There will be wry smiles as Chilcot wades into political waters

Sir John Chilcot’s decision to change his mind and take evidence from the prime minister not many weeks shy of a general election reminds you that it’s not just the politicians who feel on trial here.

When Nick Clegg and David Cameron started the cry for Gordon Brown to go to the inquiry this side of a general election some on the inquiry saw this as reinforcing their initial decision to push most current holders of high office the other side of a general election to avoid turning their considered inquiry into a political circus.

But as the days have passed the inquiry has had to ponder its own reputation.

After initial hammering from some quarters, press and political, they have settled into calmer and occasionally respectful coverage. Why look a gift horse that helps the inquiry’s own branding in the proverbial?

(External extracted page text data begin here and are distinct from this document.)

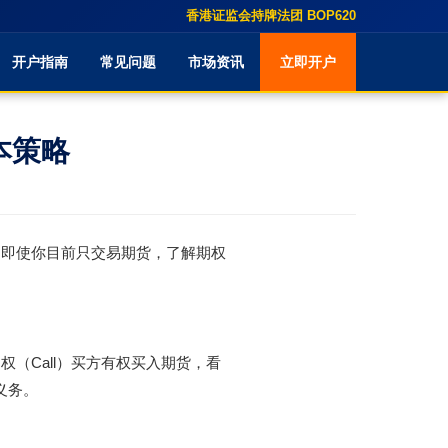
香港证监会持牌法团 BOP620
开户指南
常见问题
市场资讯
立即开户
本策略
。即使你目前只交易期货，了解期权
（Call）买方有权买入期货，看
义务。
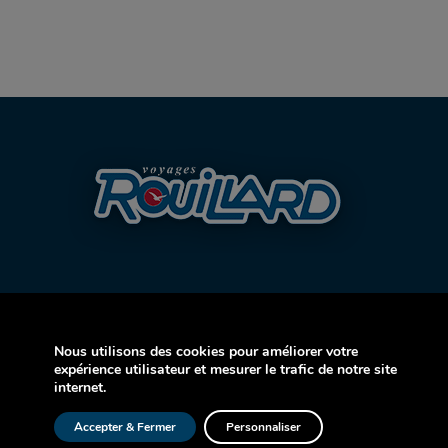
Nous utilisons des cookies pour améliorer votre
AVION
expérience utilisateur et mesurer le trafic de notre site
internet.
CROISIÈRE
Accepter & Fermer
Personnaliser
AUTOCAR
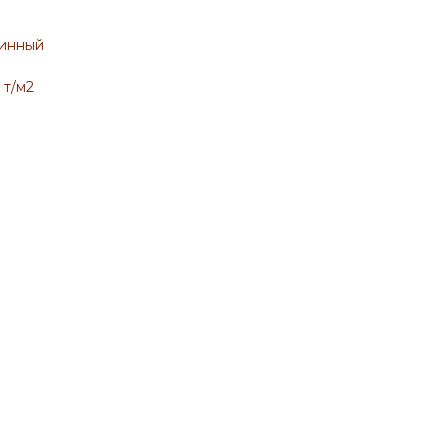
шинный
 т/м2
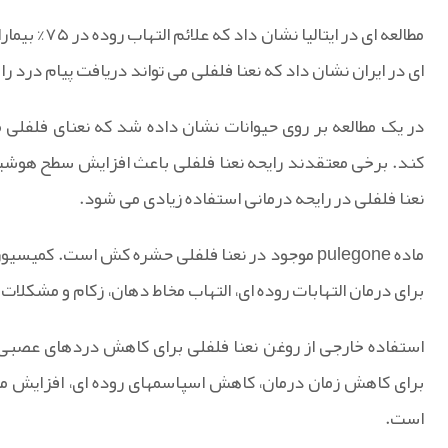
ای در ایران نشان داد که نعنا فلفلی می تواند دریافت پیام درد 
در یک مطالعه بر روی حیوانات نشان داده شد که نعنای فلفلی م
کند. برخی معتقدند رایحه نعنا فلفلی باعث افزایش سطح هوشیاری 
نعنا فلفلی در رایحه درمانی استفاده زیادی می شود.
برای درمان التهابات روده ای، التهاب مخاط دهان، زکام و مشکل
استفاده خارجی از روغن نعنا فلفلی برای کاهش دردهای عصبی 
برای کاهش زمان درمان، کاهش اسپاسمهای روده ای، افزایش مو
است.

There will be wry smiles on the faces of some of Tony Blair’s closest supporters who have privately mocked what they see as Gordon Brown’s incompetence and disloyalty in holding an inquiry and dragging their spiritual leader through a public interrogation in the run-up to a general election.

Now see how you like it, will be the comradely thought for the day in those quarters this morning.

Does it matter to the election? Gordon Brown’s closest team ever since 2005 have had a very particular focus on winning back the voters who deserted Labour, mainly for the Lib Dems, over Iraq in the 2005 election. Win THEM back, they argued, and it truly was “game on” for the next election.

The more candid amongst them will tell you that much of the constitutional policy waving – which started with Mr Brown’s campaign launch for the leadership in 2007 and will culminate with an electoral reform referendum 2010 manifesto promise – and Gordon Brown’s painstaking association with withdrawal from Iraq (remember how central it was to the aborted 2007 election campaign) were intended to catch the eye of exactly these voters, the lost tribe of 2005.

But now the same voters are getting a near daily reminder of the characters and issues that drove them away from Labour.

The Lib Dems, eagerly courting cameras outside the Inquiry on big story days, are convinced it must work to their benefit, even if time has taken the heat out of the issue.

Sir John Chilcot has, even if he didn’t want to, waded into political waters … but probably feels it helps the good standing of his own inquiry and the politicians had left him little choice.